HHM laten het College Craen behandelen als een piraat en hem straffen conform 's lands wetten.
6
De
heer van Dyden bericht d.d. Emmerik [Emmerich] 18 sept. overtuigd te zijn
dat hij het
door hem aan
de compagnie van
Soppenbroeck
voorgeschoten geld terugkrijgt. Toch blijft hij deze compagnie
liever niet betalen.
Op advies van Z.Exc. en de RvS schrijven HHM de
Kleefse regering de compagnie van Soppenbroeck
te betalen van de lopende contributies.
Ook meldt Dyden dat de
paltsgraaf van Neuburg een brief d.d.
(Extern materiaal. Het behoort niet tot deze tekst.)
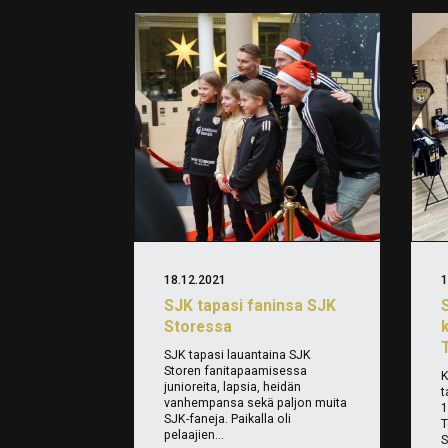
18.12.2021
1
SJK tapasi faninsa SJK
S
Storessa
SJK tapasi lauantaina SJK
Storen fanitapaamisessa
K
junioreita, lapsia, heidän
t
vanhempansa sekä paljon muita
1
SJK-faneja. Paikalla oli
T
pelaajien...
S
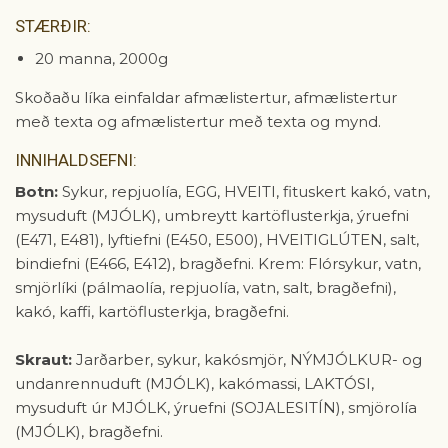
STÆRÐIR:
20 manna, 2000g
Skoðaðu líka einfaldar afmælistertur, afmælistertur
með texta og afmælistertur með texta og mynd.
INNIHALDSEFNI:
Botn:
Sykur, repjuolía, EGG, HVEITI, fituskert kakó, vatn,
mysuduft (MJÓLK), umbreytt kartöflusterkja, ýruefni
(E471, E481), lyftiefni (E450, E500), HVEITIGLÚTEN, salt,
bindiefni (E466, E412), bragðefni. Krem: Flórsykur, vatn,
smjörlíki (pálmaolía, repjuolía, vatn, salt, bragðefni),
kakó, kaffi, kartöflusterkja, bragðefni.
Skraut:
Jarðarber, sykur, kakósmjör, NÝMJÓLKUR- og
undanrennuduft (MJÓLK), kakómassi, LAKTÓSI,
mysuduft úr MJÓLK, ýruefni (SOJALESITÍN), smjörolía
(MJÓLK), bragðefni.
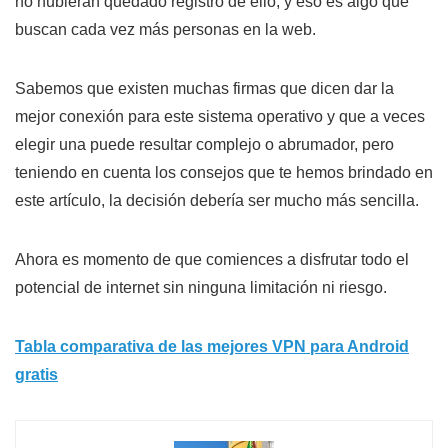
no hubieran quedado registro de ello, y eso es algo que
buscan cada vez más personas en la web.
Sabemos que existen muchas firmas que dicen dar la
mejor conexión para este sistema operativo y que a veces
elegir una puede resultar complejo o abrumador, pero
teniendo en cuenta los consejos que te hemos brindado en
este artículo, la decisión debería ser mucho más sencilla.
Ahora es momento de que comiences a disfrutar todo el
potencial de internet sin ninguna limitación ni riesgo.
Tabla comparativa de las mejores VPN para Android
gratis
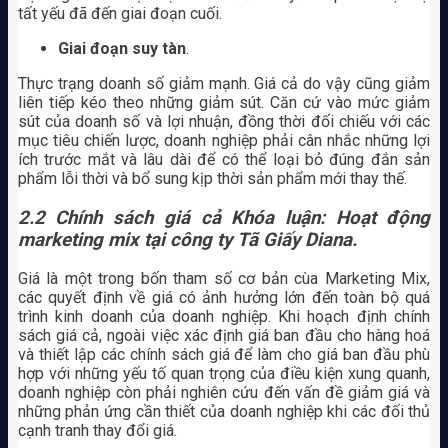
tất yếu đã đến giai đoạn cuối.
Giai đoạn suy tàn
.
Thực trạng doanh số giảm mạnh. Giá cả do vậy cũng giảm
liên tiếp kéo theo những giảm sút. Căn cứ vào mức giảm
sút của doanh số và lợi nhuận, đồng thời đối chiếu với các
mục tiêu chiến lược, doanh nghiệp phải cân nhắc những lợi
ích trước mắt và lâu dài để có thể loại bỏ đúng đắn sản
phẩm lỗi thời và bổ sung kịp thời sản phẩm mới thay thế.
2.2 Chính sách giá cả Khóa luận: Hoạt động
marketing mix tại công ty Tã Giấy Diana.
Giá là một trong bốn tham số cơ bản cùa Marketing Mix,
các quyết định về giá có ảnh hưởng lớn đến toàn bộ quá
trình kinh doanh của doanh nghiệp. Khi hoạch định chính
sách giá cả, ngoài việc xác định giá ban đầu cho hàng hoá
và thiết lập các chính sách giá để làm cho giá ban đầu phù
hợp với những yếu tố quan trọng của điều kiện xung quanh,
doanh nghiệp còn phải nghiên cứu đến vấn đề giảm giá và
những phản ứng cần thiết của doanh nghiệp khi các đối thủ
cạnh tranh thay đổi giá.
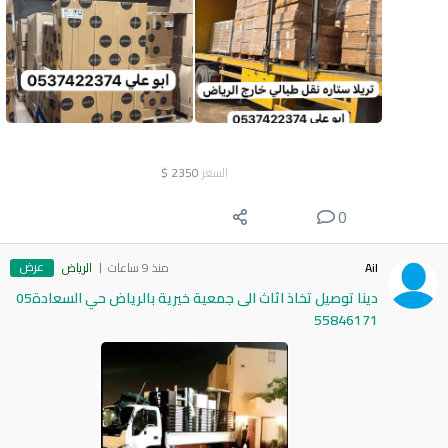
السعر
2350
$
0
عرض
Ail
منذ 9 ساعات
الرياض
دينا توصيل تخاذ اثاث الى جمعية خيرية بالرياض حي السعادة05
55846171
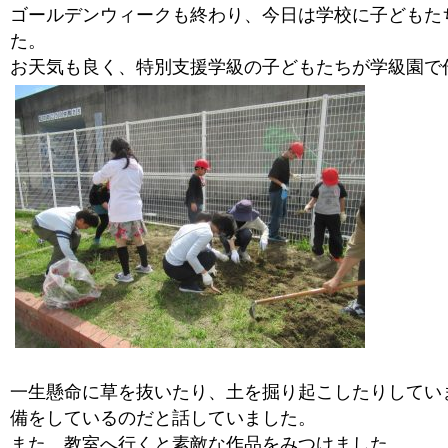
ゴールデンウィークも終わり、今日は学校に子どもた
た。
お天気も良く、特別支援学級の子どもたちが学級園で
一生懸命に草を抜いたり、土を掘り起こしたりしてい
備をしているのだと話していました。
また、教室へ行くと素敵な作品をみつけました。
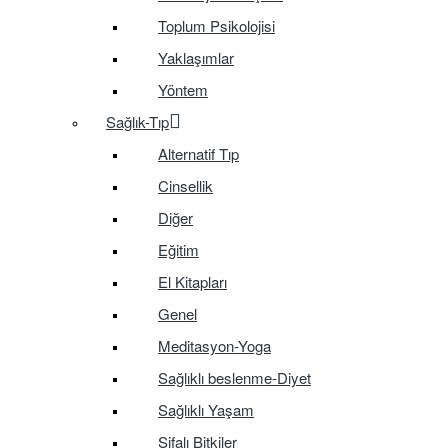
Toplum Psikolojisi
Yaklaşımlar
Yöntem
Sağlık-Tıp
Alternatif Tıp
Cinsellik
Diğer
Eğitim
El Kitapları
Genel
Meditasyon-Yoga
Sağlıklı beslenme-Diyet
Sağlıklı Yaşam
Şifalı Bitkiler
Gressenich 12 sept. aan de magistraten en
ambtmannen van de steden
Xanten,
Kalkar,
Goch,
Kranenburg en van
Griet [bij
Kleef],
Griethausen,
Uedem en andere
nabijgelegen plaatsen heeft geschreven. Hij heeft hun gelast
acht
compagnieën van elk driehonderd soldaten in te legeren en de kost
te
geven. De troepen zullen door overste
Neerschen in dienst van de
keizer worden geworven.
Op advies van Z.Exc. en de RvS schrijven HHM aan de genoemde magistraten en ambtmannen dat deze het volk van het regiment van Neerschen niet moeten inkwartieren. Dit is immers in strijd met de neutraliteit, waaraan de
aartshertogin, HHM en de (keur)vorsten van
Brandenburg en Neuburg zich dienen te houden en
die door verschillende
brieven is bekrachtigd. Zo niet, dan zijn HHM genoodzaakt benodigde
maatregelen
te treffen in het nadeel van de genoemde steden.
7
Op advies van de RvS antwoorden HHM als volgt op de brief van de
Kleefse regering d.d. Emmerik [Emmerich] 11 sept. inzake haar
nominatie van
twee personen waaruit zij met goedkeuring van HHM een
plaatsvervanger van
Jan Retzer als controleur-generaal
wil kiezen. Zolang de Kleefse regering hun resolutie en
antwoord op
de propositie van ambtman
Aher
niet strikt
nakomt, kunnen HHM hierop niet ingaan. Ook antwoorden zij te
hebben begrepen dat
de
Kleefse regering de compagnie van
Soppenbroeck nog niet heeft betaald.
8
De
RvS
compareert en zegt geen geld te hebben om de resolutie van 19 sept. inzake de voerlieden uit
Gelderland uit te voeren, noch om de 12.000 gld. te betalen om het gat
in de lange krib langs het
Kleefse Spui conform de
resolutie van 20 sept. te laten
maken. Dit tenzij
HHM er bij de provincies nader op aandringen om spoedig hun quoten
in de
legerkosten en fortificaties op te brengen.